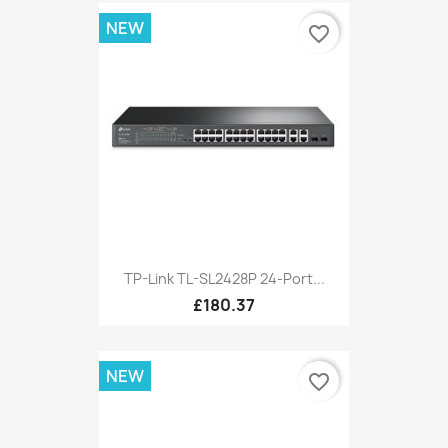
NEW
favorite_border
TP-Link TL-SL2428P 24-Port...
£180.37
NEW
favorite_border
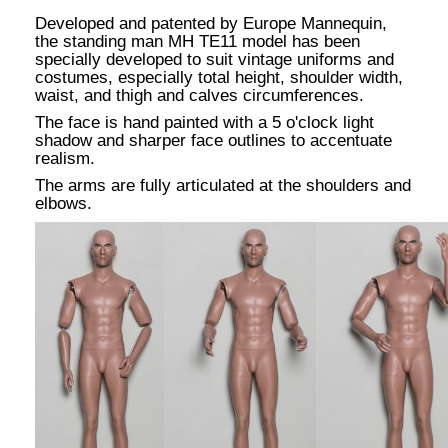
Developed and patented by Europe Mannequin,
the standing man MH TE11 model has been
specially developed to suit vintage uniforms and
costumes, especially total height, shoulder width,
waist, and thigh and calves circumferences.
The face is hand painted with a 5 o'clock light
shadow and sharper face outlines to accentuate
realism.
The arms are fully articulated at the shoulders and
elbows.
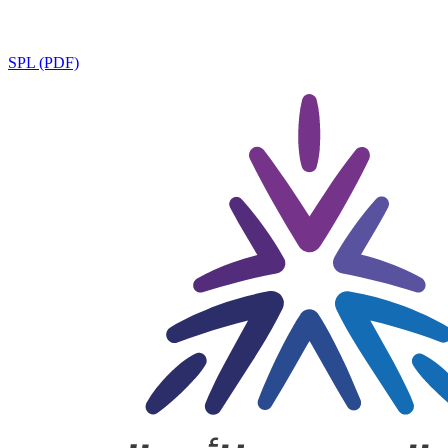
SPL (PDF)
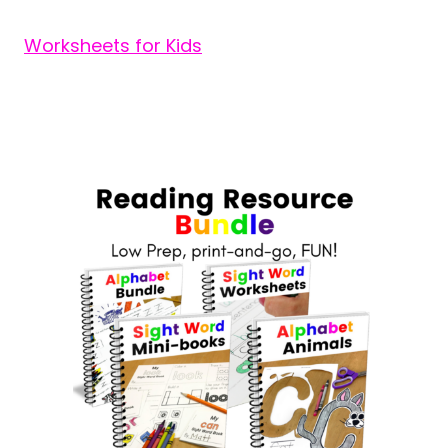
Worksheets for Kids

----------

■ AIM OF THE TASK
Each line from the one containing "The face is" through the end of the records above is to be retyped exactly, with the pictures omitted and nothing added.

■ EXERCISE RESULT
The face is hand painted with a 5 o'clock light
shadow and sharper face outlines to accentuate
realism.
The arms are fully articulated at the shoulders and
elbows.
SPL (PDF)
Worksheets for Kids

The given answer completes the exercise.